The panel proposed an insect like a killer bee, bred for lethal sting and aggressiveness, and programmed
to seek certain chemicals common to the enemy, but not to our own troops. It might avoid the smell of
U.S. fatigues, while zeroing in on someone who smells of enemy rations. The bee would have a life span
of a couple of weeks, perhaps less (workers have short life spans as it is). Drop a few packages of those
sterile workers into a region honeycombed with enemy tunnels, and wait for your little live weapons to
acquire targets in the tunnels. If you have pheromone sensors to track the bees from a distance, you can
even locate the tunnel entrances—a great advantage in itself.

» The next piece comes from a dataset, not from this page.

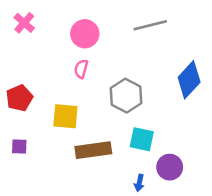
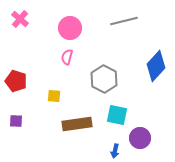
red pentagon: (19, 98) -> (16, 81), turned -30
yellow square: (65, 116) -> (54, 96), size x0.6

This "tailored hornet" concept seems less and less weird, the more we study it. We're not really making
the insects do anything that they don'talready do. We're just nudging them to do it exclusively against the
enemy.
A firefight can overwhelm the footsoldier with too much sound, light, odor, and touch. But if we encase
him in full body armor (TAKE NOTE), he will need some way to use information he gets through his
various sensors. For some years now, experimenters have been improving gadgetry that translates images
into patterns across an area, like finger-taps. Sightless people wearing this equipment can walk down a
street as if sighted, feeling painless taps in special patterns across their backs to warn of cars, curbs, and
other people. It should be possible to improve this equipment so that a soldier could wear it as part of his
battle dress. Will the information it adds be worth the trouble? It's still too early to tell.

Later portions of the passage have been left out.